**WHAT YOU SHOULD DO:** Would you transcribe exactly the lines below, starting at the one that contains "the Garment Worker" and ending with the last line, both included? Leave out all other lines.

**Recorded data:**
::::

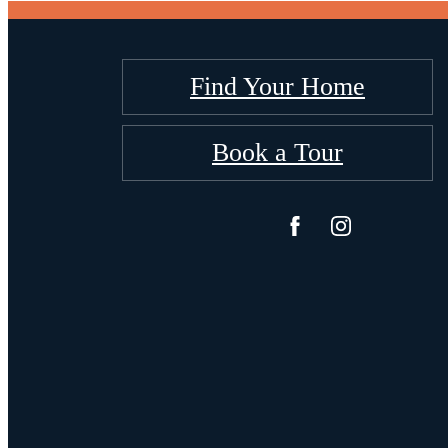
Find Your Home
Book a Tour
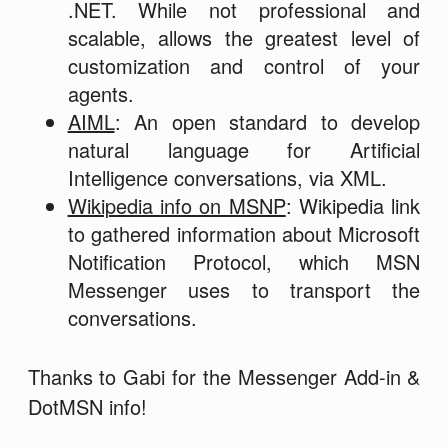
.NET. While not professional and
scalable, allows the greatest level of
customization and control of your
agents.
AIML
: An open standard to develop
natural language for Artificial
Intelligence conversations, via XML.
Wikipedia info on MSNP
: Wikipedia link
to gathered information about Microsoft
Notification Protocol, which MSN
Messenger uses to transport the
conversations.
Thanks to Gabi for the Messenger Add-in &
DotMSN info!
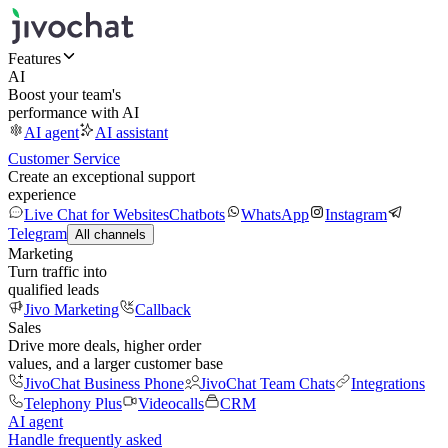
Features
AI
Boost your team's
performance with AI
AI agent
AI assistant
Customer Service
Create an exceptional support
experience
Live Chat for Websites
Chatbots
WhatsApp
Instagram
Telegram
All channels
Marketing
Turn traffic into
qualified leads
Jivo Marketing
Callback
Sales
Drive more deals, higher order
values, and a larger customer base
JivoChat Business Phone
JivoChat Team Chats
Integrations
Telephony Plus
Videocalls
CRM
AI agent
Handle frequently asked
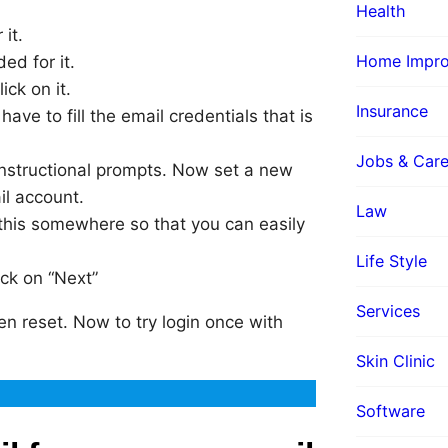
Health
it.
Home Impr
ed for it.
ick on it.
Insurance
have to fill the email credentials that is
Jobs & Care
instructional prompts. Now set a new
l account.
Law
this somewhere so that you can easily
Life Style
ick on “Next”
Services
 reset. Now to try login once with
Skin Clinic
Software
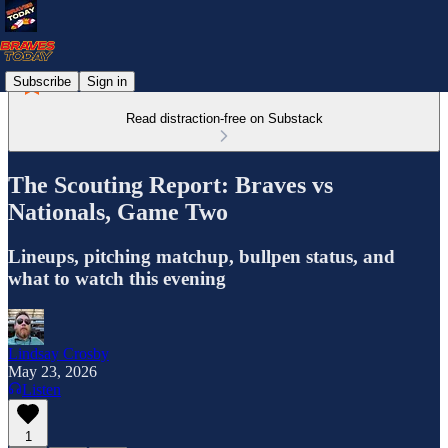
Subscribe
Sign in
Read distraction-free on Substack
The Scouting Report: Braves vs
Nationals, Game Two
Lineups, pitching matchup, bullpen status, and
what to watch this evening
Lindsay Crosby
May 23, 2026
Listen
1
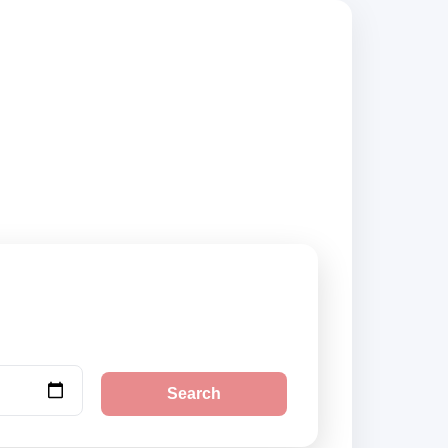
usted suppliers and
Search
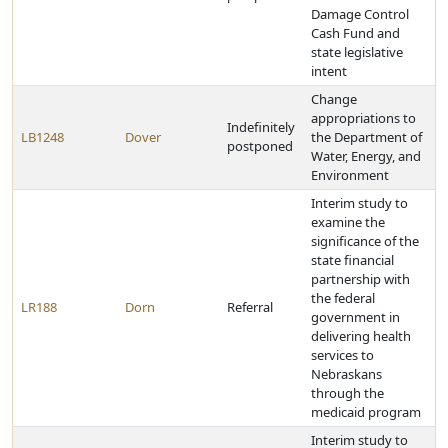
Damage Control
Cash Fund and
state legislative
intent
Change
appropriations to
Indefinitely
LB1248
Dover
the Department of
postponed
Water, Energy, and
Environment
Interim study to
examine the
significance of the
state financial
partnership with
the federal
LR188
Dorn
Referral
government in
delivering health
services to
Nebraskans
through the
medicaid program
Interim study to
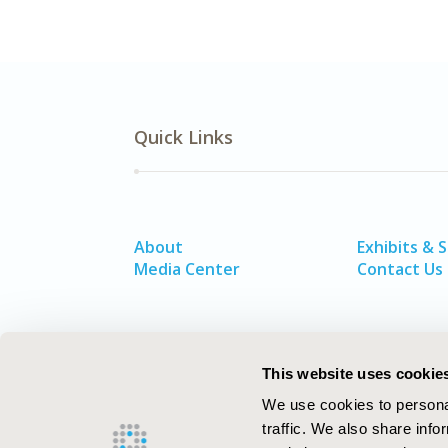
Quick Links
About
Exhibits & 
Media Center
Contact Us
This website uses cookie
We use cookies to personal
traffic. We also share info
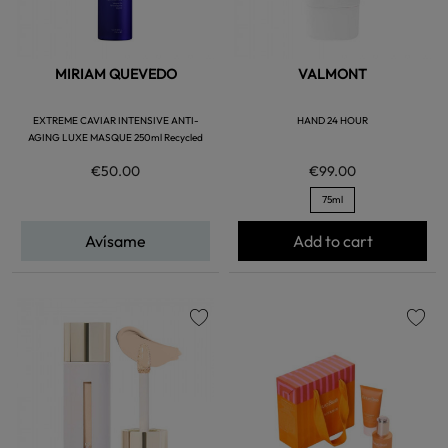
MIRIAM QUEVEDO
VALMONT
EXTREME CAVIAR INTENSIVE ANTI-
HAND 24 HOUR
AGING LUXE MASQUE 250ml Recycled
€50.00
€99.00
75ml
Avísame
Add to cart
favorite
favorite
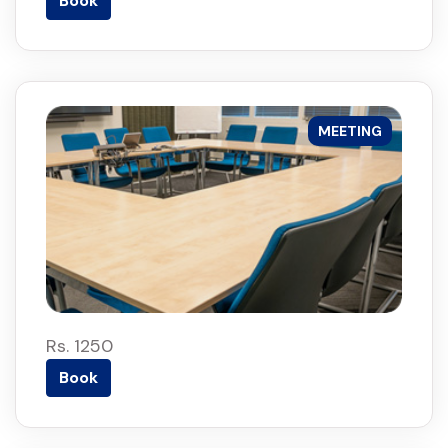
Book
MEETING
Rs. 1250
Book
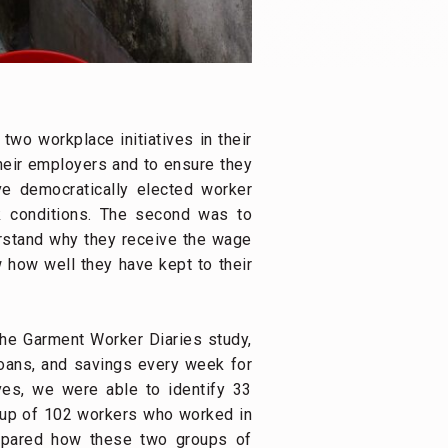
two workplace initiatives in their
their employers and to ensure they
ave democratically elected worker
k conditions. The second was to
rstand why they receive the wage
 how well they have kept to their
the Garment Worker Diaries study,
oans, and savings every week for
ves, we were able to identify 33
roup of 102 workers who worked in
ompared how these two groups of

::::

**RESULT OF THE EXERCISE:**
the Garment Worker Diaries study,
oans, and savings every week for
ves, we were able to identify 33
roup of 102 workers who worked in
ompared how these two groups of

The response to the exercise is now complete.